Records for the exercise:
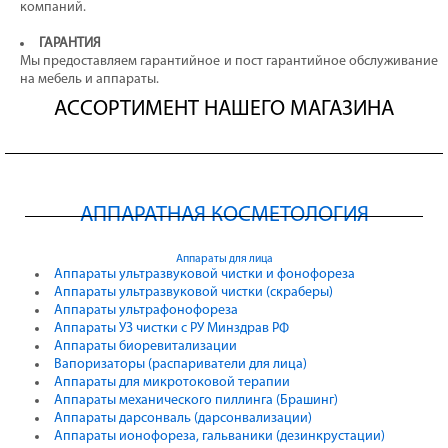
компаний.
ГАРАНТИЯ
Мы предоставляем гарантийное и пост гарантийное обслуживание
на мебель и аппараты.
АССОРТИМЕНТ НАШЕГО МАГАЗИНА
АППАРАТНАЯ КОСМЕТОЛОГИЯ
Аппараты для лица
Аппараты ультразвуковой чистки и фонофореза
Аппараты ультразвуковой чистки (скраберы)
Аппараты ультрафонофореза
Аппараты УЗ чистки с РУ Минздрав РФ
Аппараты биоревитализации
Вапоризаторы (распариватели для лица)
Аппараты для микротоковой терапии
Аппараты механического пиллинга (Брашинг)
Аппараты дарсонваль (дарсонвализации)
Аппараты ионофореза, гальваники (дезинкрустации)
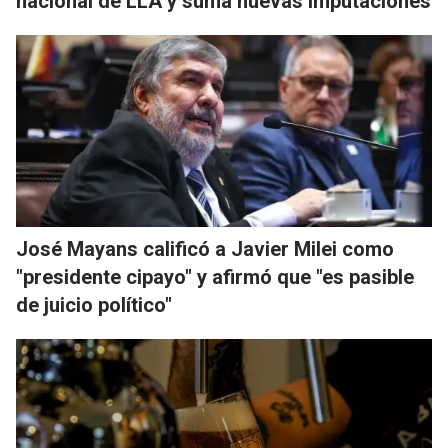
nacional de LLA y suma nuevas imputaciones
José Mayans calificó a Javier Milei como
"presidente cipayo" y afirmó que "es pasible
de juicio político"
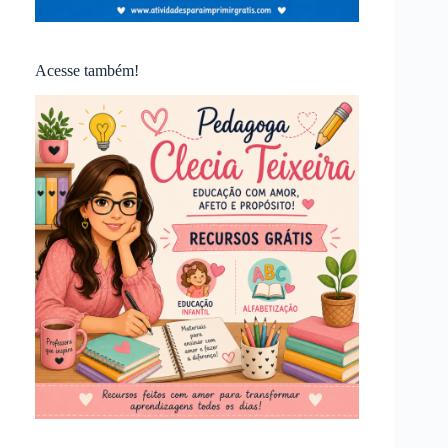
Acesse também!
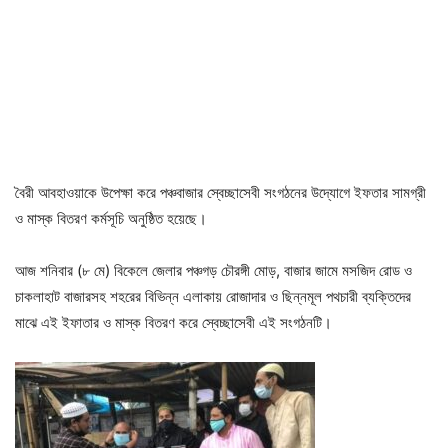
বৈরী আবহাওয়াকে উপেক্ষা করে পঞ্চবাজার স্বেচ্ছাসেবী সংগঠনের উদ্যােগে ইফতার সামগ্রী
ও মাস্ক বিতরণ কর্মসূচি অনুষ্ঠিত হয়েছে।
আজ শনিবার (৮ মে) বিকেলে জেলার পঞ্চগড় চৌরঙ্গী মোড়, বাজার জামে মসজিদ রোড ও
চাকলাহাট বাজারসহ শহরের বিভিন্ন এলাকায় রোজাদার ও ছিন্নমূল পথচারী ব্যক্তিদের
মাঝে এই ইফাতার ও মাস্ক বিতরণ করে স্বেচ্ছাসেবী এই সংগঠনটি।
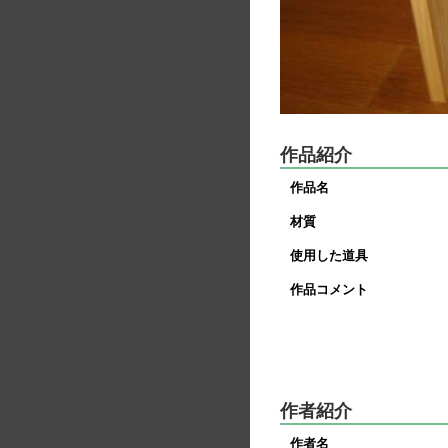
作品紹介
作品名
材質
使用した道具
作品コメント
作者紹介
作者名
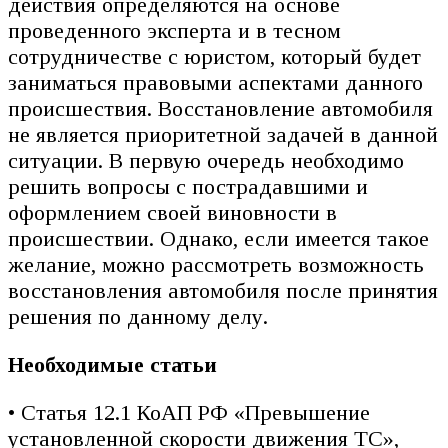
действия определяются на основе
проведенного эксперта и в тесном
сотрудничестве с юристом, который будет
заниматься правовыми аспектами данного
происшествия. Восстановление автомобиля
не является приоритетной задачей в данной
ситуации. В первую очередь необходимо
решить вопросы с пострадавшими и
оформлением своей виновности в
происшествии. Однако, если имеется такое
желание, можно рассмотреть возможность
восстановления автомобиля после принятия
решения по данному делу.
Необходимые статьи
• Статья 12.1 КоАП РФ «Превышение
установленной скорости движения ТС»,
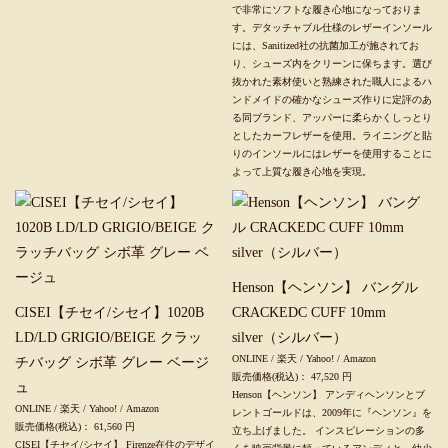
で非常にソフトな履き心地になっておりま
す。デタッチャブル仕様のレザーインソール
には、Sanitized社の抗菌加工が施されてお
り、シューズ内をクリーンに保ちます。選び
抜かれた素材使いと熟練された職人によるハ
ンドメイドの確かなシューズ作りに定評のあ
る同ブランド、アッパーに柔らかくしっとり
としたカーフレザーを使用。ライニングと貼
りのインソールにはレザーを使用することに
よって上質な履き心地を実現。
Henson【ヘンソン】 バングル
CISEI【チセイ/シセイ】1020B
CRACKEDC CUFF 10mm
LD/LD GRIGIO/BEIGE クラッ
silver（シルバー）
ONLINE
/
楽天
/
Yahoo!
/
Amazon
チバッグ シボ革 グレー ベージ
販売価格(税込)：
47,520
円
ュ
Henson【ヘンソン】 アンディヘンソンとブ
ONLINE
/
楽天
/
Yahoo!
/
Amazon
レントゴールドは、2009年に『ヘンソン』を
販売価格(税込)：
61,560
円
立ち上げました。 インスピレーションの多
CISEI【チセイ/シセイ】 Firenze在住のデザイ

...

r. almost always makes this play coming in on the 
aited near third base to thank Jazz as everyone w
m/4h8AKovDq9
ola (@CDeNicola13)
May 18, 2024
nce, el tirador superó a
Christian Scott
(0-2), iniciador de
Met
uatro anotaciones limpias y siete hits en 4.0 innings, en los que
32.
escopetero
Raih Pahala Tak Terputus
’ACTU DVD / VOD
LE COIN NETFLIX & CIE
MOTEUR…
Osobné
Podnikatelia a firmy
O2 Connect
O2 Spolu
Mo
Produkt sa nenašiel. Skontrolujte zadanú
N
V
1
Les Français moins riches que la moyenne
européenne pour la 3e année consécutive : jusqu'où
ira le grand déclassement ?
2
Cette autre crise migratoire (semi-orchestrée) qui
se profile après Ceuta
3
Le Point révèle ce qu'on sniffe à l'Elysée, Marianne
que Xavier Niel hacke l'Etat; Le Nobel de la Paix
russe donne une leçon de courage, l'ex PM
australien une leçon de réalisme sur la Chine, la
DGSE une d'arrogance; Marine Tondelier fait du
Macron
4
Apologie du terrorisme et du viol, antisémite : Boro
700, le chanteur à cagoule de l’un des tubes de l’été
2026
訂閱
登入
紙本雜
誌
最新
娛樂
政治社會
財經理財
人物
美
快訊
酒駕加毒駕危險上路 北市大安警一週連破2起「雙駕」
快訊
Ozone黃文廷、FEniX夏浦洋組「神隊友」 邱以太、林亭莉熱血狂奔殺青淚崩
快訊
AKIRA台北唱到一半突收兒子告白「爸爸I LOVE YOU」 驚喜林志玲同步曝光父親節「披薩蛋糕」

--

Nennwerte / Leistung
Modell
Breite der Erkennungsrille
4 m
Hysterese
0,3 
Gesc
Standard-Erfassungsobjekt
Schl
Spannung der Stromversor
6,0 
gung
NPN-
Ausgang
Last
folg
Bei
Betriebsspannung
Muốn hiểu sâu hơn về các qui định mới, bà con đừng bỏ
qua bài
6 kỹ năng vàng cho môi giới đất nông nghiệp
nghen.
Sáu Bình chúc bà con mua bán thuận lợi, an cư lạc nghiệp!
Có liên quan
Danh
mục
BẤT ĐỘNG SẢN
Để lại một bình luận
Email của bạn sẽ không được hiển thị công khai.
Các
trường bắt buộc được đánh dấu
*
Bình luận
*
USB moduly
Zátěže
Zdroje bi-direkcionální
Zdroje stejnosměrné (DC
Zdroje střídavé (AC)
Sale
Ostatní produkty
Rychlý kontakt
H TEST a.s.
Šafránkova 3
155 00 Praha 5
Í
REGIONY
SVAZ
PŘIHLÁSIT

Task goal: Lines containing the word "được" in the entries above should be counted, and only that number given.

Response area: 2